§ **Activity**
Each record that follows should be reproduced in full, character for character.
----- The input -----
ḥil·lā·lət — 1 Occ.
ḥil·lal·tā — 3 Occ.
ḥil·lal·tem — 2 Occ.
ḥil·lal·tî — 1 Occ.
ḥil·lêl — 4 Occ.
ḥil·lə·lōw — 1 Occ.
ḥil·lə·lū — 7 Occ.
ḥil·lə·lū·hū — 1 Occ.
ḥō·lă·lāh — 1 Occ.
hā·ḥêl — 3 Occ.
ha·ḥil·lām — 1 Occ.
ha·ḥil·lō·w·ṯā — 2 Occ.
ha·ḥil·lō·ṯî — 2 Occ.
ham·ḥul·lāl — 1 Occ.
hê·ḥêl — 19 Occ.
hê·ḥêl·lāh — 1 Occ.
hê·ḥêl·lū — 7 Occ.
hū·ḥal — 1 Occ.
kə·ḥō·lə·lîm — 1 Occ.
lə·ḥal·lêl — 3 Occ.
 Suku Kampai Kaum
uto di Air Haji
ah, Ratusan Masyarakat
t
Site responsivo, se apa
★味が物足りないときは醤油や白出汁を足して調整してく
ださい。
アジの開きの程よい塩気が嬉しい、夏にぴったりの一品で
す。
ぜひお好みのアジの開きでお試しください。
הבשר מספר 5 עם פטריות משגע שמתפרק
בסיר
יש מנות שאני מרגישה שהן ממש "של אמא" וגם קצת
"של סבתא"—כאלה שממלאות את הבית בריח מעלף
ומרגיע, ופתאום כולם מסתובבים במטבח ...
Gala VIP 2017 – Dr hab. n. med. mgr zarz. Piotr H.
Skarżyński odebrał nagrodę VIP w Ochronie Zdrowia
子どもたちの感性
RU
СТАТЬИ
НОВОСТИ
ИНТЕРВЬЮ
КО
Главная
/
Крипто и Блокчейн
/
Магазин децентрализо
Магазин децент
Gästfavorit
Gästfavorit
-----
§ **Task answer**
ḥil·lā·lət — 1 Occ.
ḥil·lal·tā — 3 Occ.
ḥil·lal·tem — 2 Occ.
ḥil·lal·tî — 1 Occ.
ḥil·lêl — 4 Occ.
ḥil·lə·lōw — 1 Occ.
ḥil·lə·lū — 7 Occ.
ḥil·lə·lū·hū — 1 Occ.
ḥō·lă·lāh — 1 Occ.
hā·ḥêl — 3 Occ.
ha·ḥil·lām — 1 Occ.
ha·ḥil·lō·w·ṯā — 2 Occ.
ha·ḥil·lō·ṯî — 2 Occ.
ham·ḥul·lāl — 1 Occ.
hê·ḥêl — 19 Occ.
hê·ḥêl·lāh — 1 Occ.
hê·ḥêl·lū — 7 Occ.
hū·ḥal — 1 Occ.
kə·ḥō·lə·lîm — 1 Occ.
lə·ḥal·lêl — 3 Occ.
 Suku Kampai Kaum
uto di Air Haji
ah, Ratusan Masyarakat
t
Site responsivo, se apa
★味が物足りないときは醤油や白出汁を足して調整してく
ださい。
アジの開きの程よい塩気が嬉しい、夏にぴったりの一品で
す。
ぜひお好みのアジの開きでお試しください。
הבשר מספר 5 עם פטריות משגע שמתפרק
בסיר
יש מנות שאני מרגישה שהן ממש "של אמא" וגם קצת
"של סבתא"—כאלה שממלאות את הבית בריח מעלף
ומרגיע, ופתאום כולם מסתובבים במטבח ...
Gala VIP 2017 – Dr hab. n. med. mgr zarz. Piotr H.
Skarżyński odebrał nagrodę VIP w Ochronie Zdrowia
子どもたちの感性
RU
СТАТЬИ
НОВОСТИ
ИНТЕРВЬЮ
КО
Главная
/
Крипто и Блокчейн
/
Магазин децентрализо
Магазин децент
Gästfavorit
Gästfavorit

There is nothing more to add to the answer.